CHAPTER I SKILLS FOR LIFE
The college years offer numerous opportunities for learning about the path you may want to take in your adult life. Before we talk about specifics, we are first going to be discussing effective communication. Why? Because effective communication is very important for life, including interviewing for internships, summer jobs, foreign study programs, etc.
Did you really hear what I said – or did you hear what you think I said?
When you meet someone in person, do you do well in informational meetings and in interviews?
Effective communication takes practice.
For this discussion we are assuming you have a firm handshake, good body posture, and all the other things we talked about in HOW TO SUCCEED IN HIGH SCHOOL, including an appropriate volume level for your voice. What we are getting at here is the actual words you say – or do not say.
One afternoon at a Los Angeles-area Starbucks I overheard a medical sales person meeting with his regional manager. He seemed so eager to please and to agree with the regional manager that he did not close his mouth. He talked and talked and talked.
The regional manager did get some words of advice in edgewise. Yet if the young man had talked less and listened more, he might have learned valuable insights of how to improve his job performance.
Practice being a good listener.
The skill of a balanced conversation is not a natural skill. Most of us have to practice letting the other person have equal time and also – this is most important – actually listening to what the other person is saying.
Usually, when we appear to be listening, we are actually occupied formulating what we are going to say in response to the other person’s words. This means that we frequently do not truly hear what the other person is saying.

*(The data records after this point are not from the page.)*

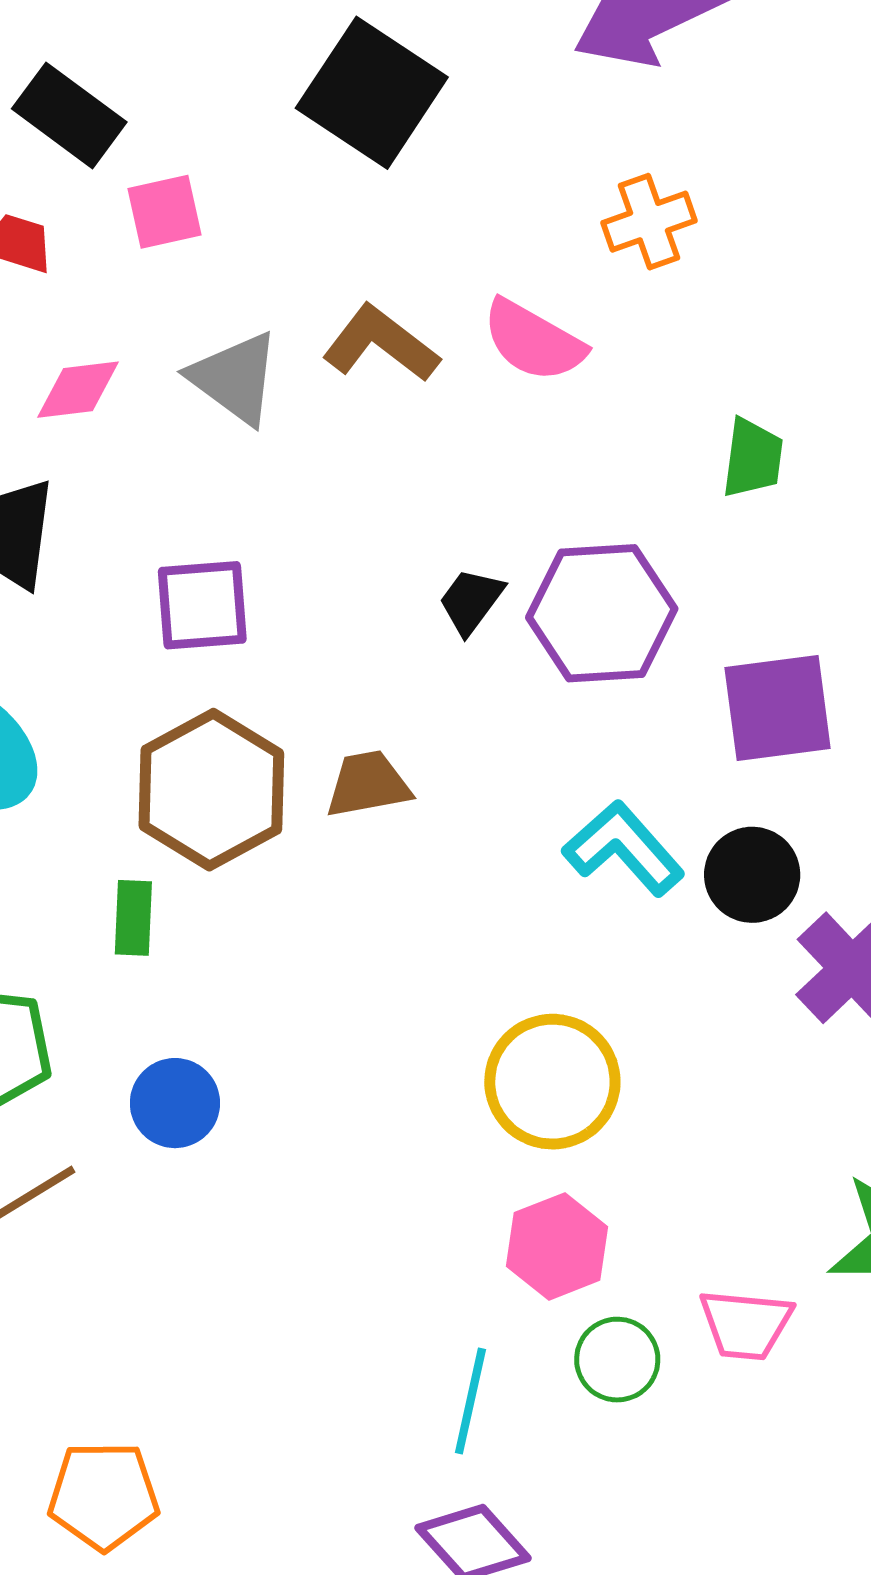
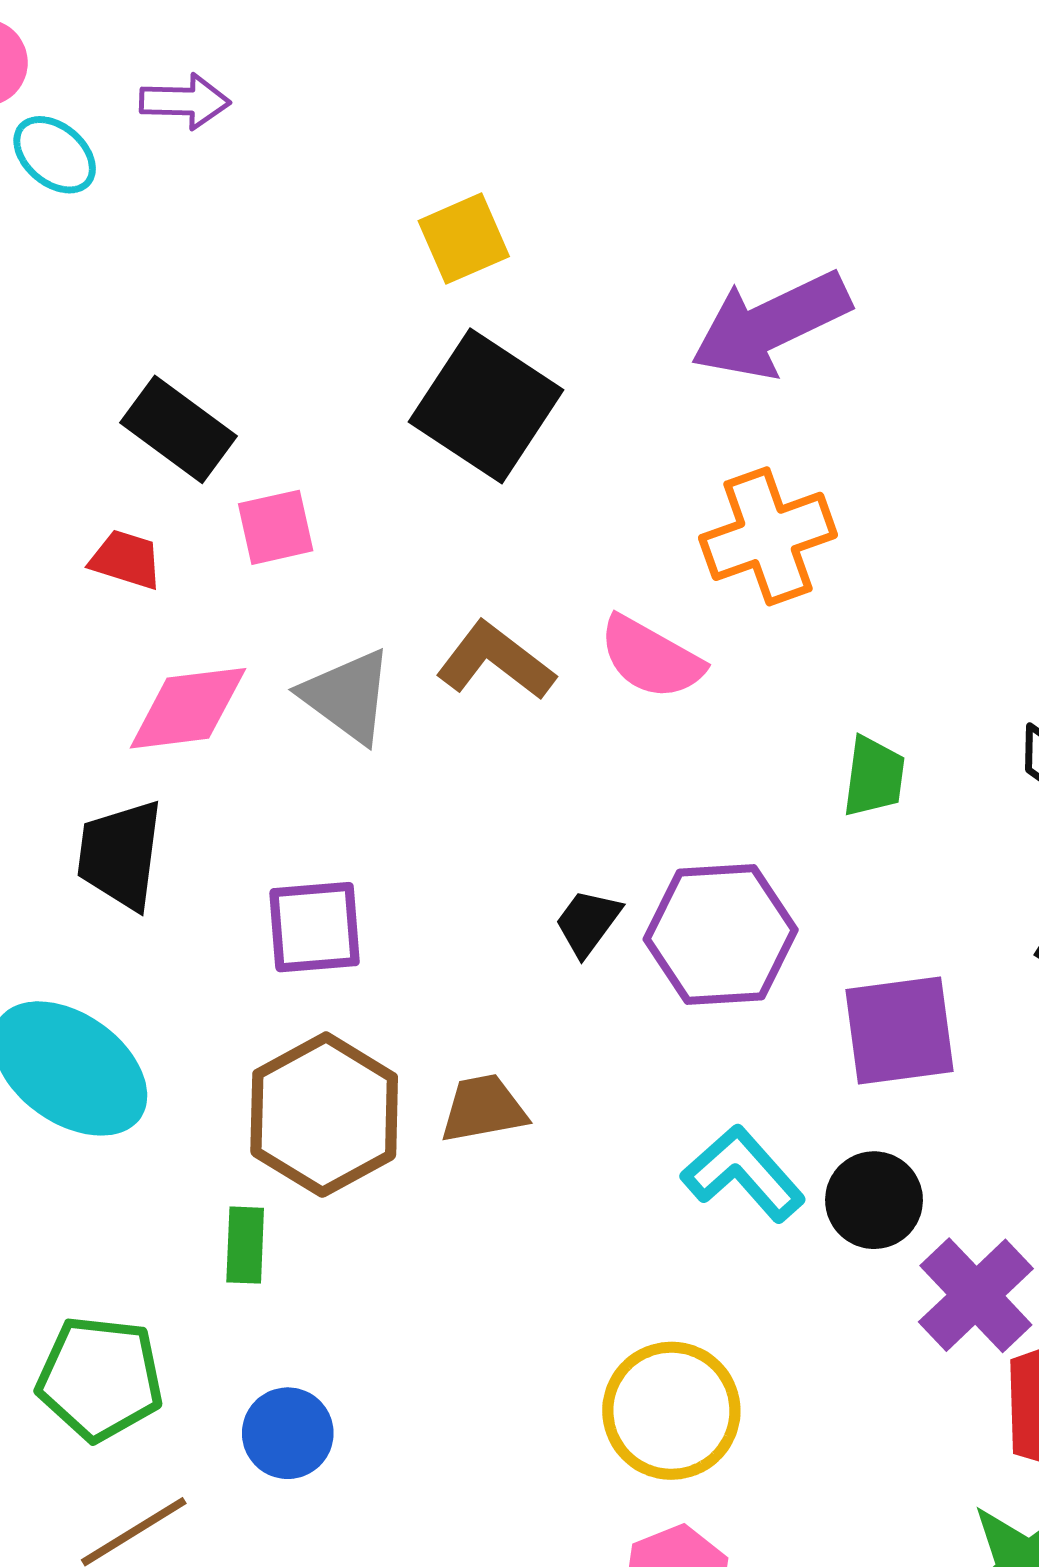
orange cross: (649, 222) -> (768, 536), size x1.4
pink diamond: (78, 390) -> (188, 708), size x1.4

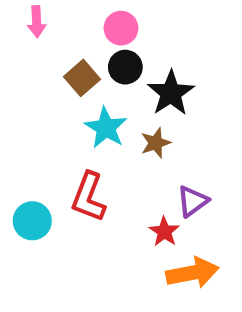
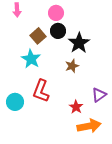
cyan star: (106, 128) -> (31, 59), moved
purple triangle: (192, 201) -> (99, 95), moved

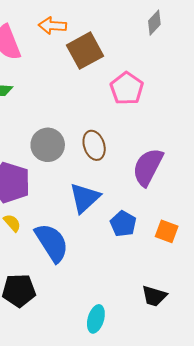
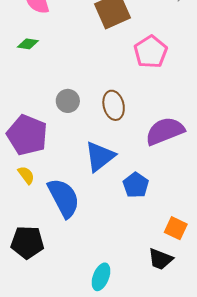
gray circle: (48, 145) -> (68, 101), size x0.7
purple semicircle: (148, 167) -> (165, 131), turned 36
orange square: (167, 231) -> (176, 228), moved

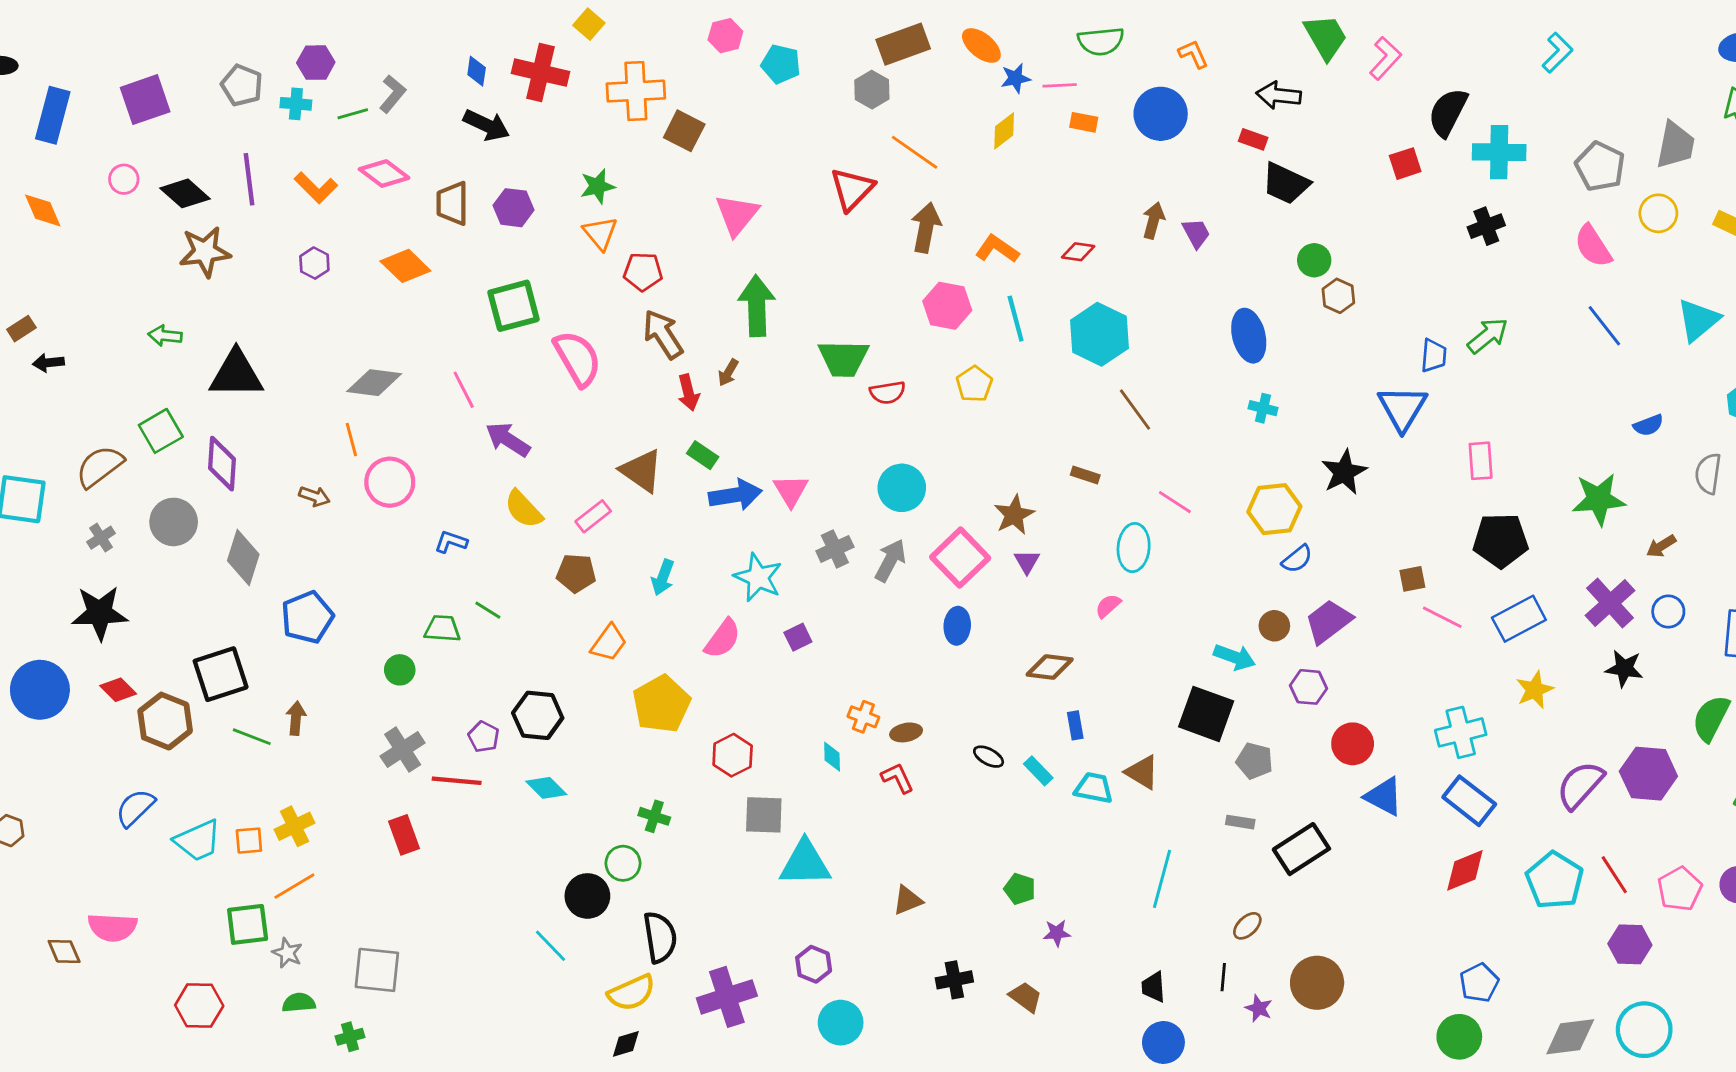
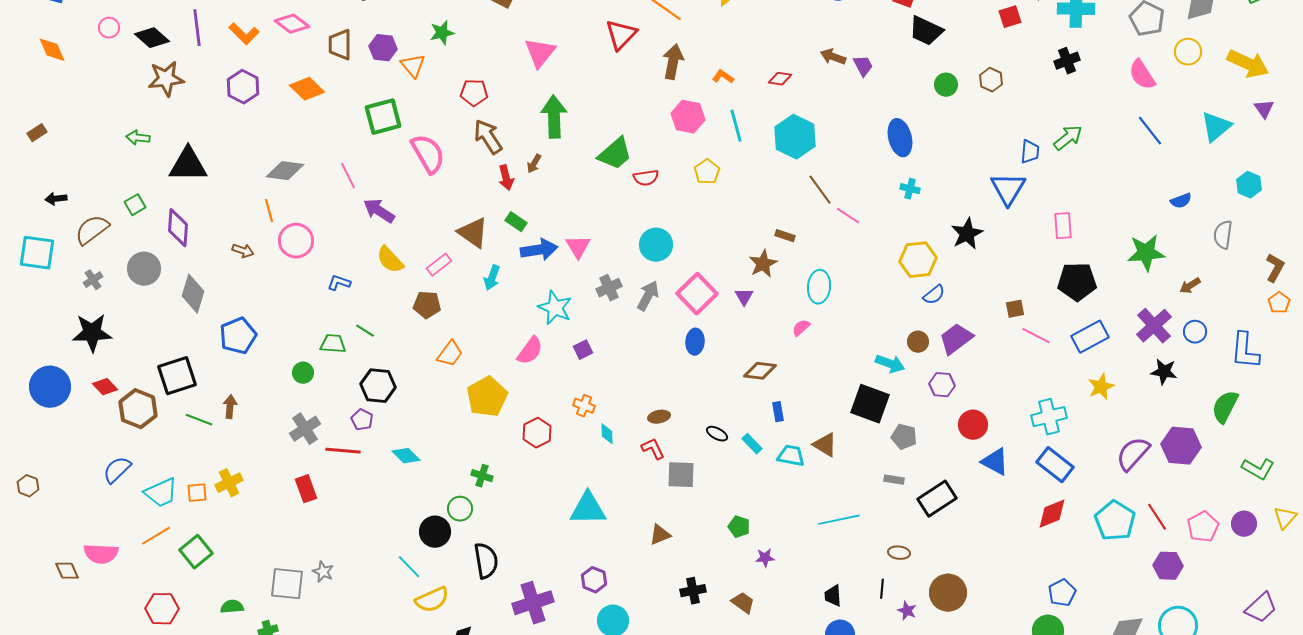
brown arrow: (1153, 220) -> (833, 57), turned -85
orange triangle: (600, 233) -> (413, 66), moved
orange L-shape: (997, 249) -> (723, 77), size x0.7
purple hexagon: (314, 263) -> (243, 87), size x1.5
brown hexagon: (1338, 296) -> (991, 80), moved
green trapezoid: (843, 358) -> (615, 154), turned -42
black arrow: (48, 363) -> (56, 199), moved
green square: (161, 431) -> (135, 205), size x0.7
pink line: (1175, 502) -> (848, 216), moved
brown star: (1014, 515) -> (763, 264), moved
cyan arrow: (663, 577) -> (492, 278), moved
black hexagon: (538, 715) -> (378, 386), moved
orange cross: (863, 717) -> (584, 406), moved
gray square: (764, 815) -> (681, 475), moved
cyan line: (1162, 879) -> (839, 520), turned 63
orange line: (294, 886) -> (156, 536), moved
green square: (248, 924) -> (196, 552), turned -32
brown ellipse: (1247, 926) -> (899, 553), turned 50
gray star: (287, 953) -> (323, 572), moved
yellow semicircle: (632, 993) -> (432, 600), moved

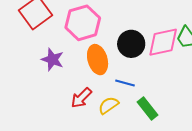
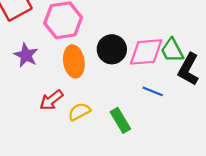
blue line: (125, 83) -> (153, 91), moved

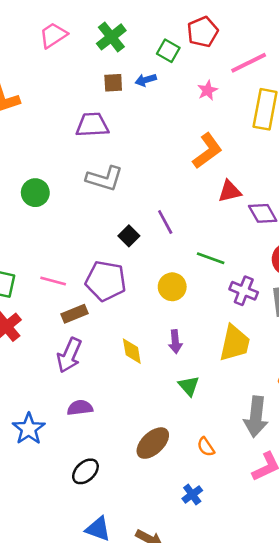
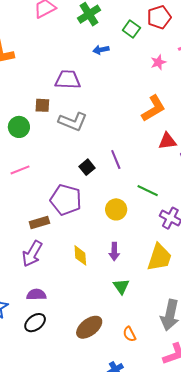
blue arrow: (146, 80) -> (101, 50), moved
brown square: (113, 83) -> (42, 105), moved
pink line: (53, 281) -> (20, 170), moved, turned -42
black ellipse: (85, 471) -> (35, 323), moved

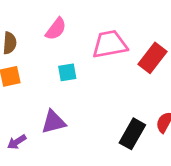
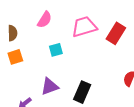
black rectangle: (132, 134) -> (82, 92), moved

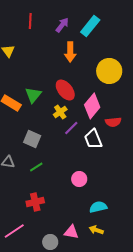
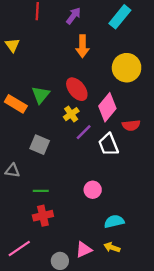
cyan rectangle: (90, 26) -> (120, 17), moved
green line: (36, 167) -> (41, 191), moved, turned 32
pink triangle: (71, 232) -> (84, 250), turned -35

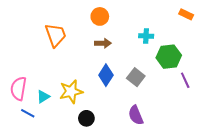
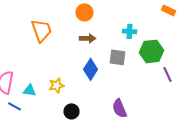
gray square: (136, 77) -> (118, 57), moved, turned -30
yellow star: (71, 92) -> (56, 85), size x0.7
cyan triangle: (43, 97) -> (30, 90), turned 40

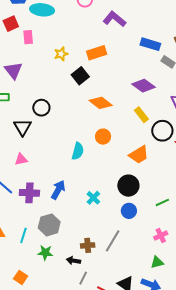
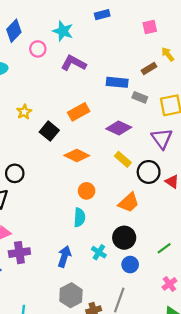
orange rectangle: (97, 53) -> (79, 112), moved
cyan semicircle: (78, 151) -> (79, 217), moved
blue arrow: (58, 190) -> (64, 256), moved
purple cross: (29, 193) -> (19, 253), moved
cyan cross: (93, 198) -> (99, 252), moved
gray hexagon: (49, 225) -> (71, 295), moved

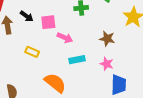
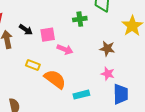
cyan rectangle: (77, 60) -> (81, 95), moved
orange semicircle: (55, 83) -> (55, 79), moved

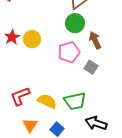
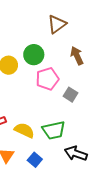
green circle: (75, 23) -> (34, 55), moved
brown arrow: (95, 40) -> (77, 56), moved

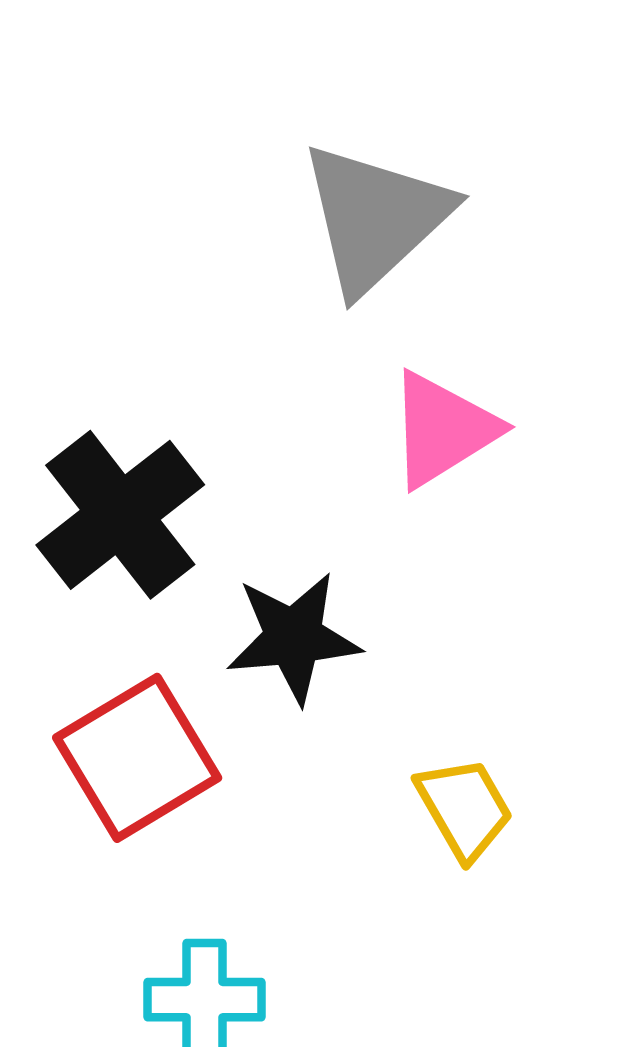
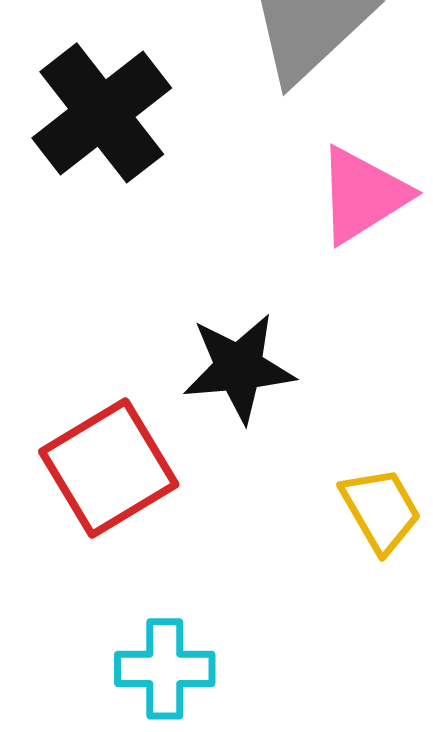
black cross: (120, 515) -> (102, 113), moved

The first step is to become aware of how you or others might be hogging the conversation. If you are not able to notice this while talking, consider recording a conversation between you and a friend. (Ask permission for the recording.)
Go over the recording and note:
- How much time you each take of the total conversation
- How often you do not answer a question or stay on the topic but rather ignore a question or switch the topic
- Do you step on the other person’s line?
- Do you finish the other person’s story for him/her?
- Starting each sentence with “well” or “you know”
- Using the other person’s name frequently in conversation, which can be misinterpreted as trying to be too friendly
- Name dropping – you drop other people’s names (especially the names of important people) into the conversation where the references are needless or actually interfere with the flow of the conversation
Record additional conversations with friends (with their permission) to check whether you are improving.
Take a second to think before answering hard questions.
You do NOT have to answer as if you are the first horse out of the gate. Take a second (the count of one thousand and one) to think before answering a difficult question so that you can better formulate your reply.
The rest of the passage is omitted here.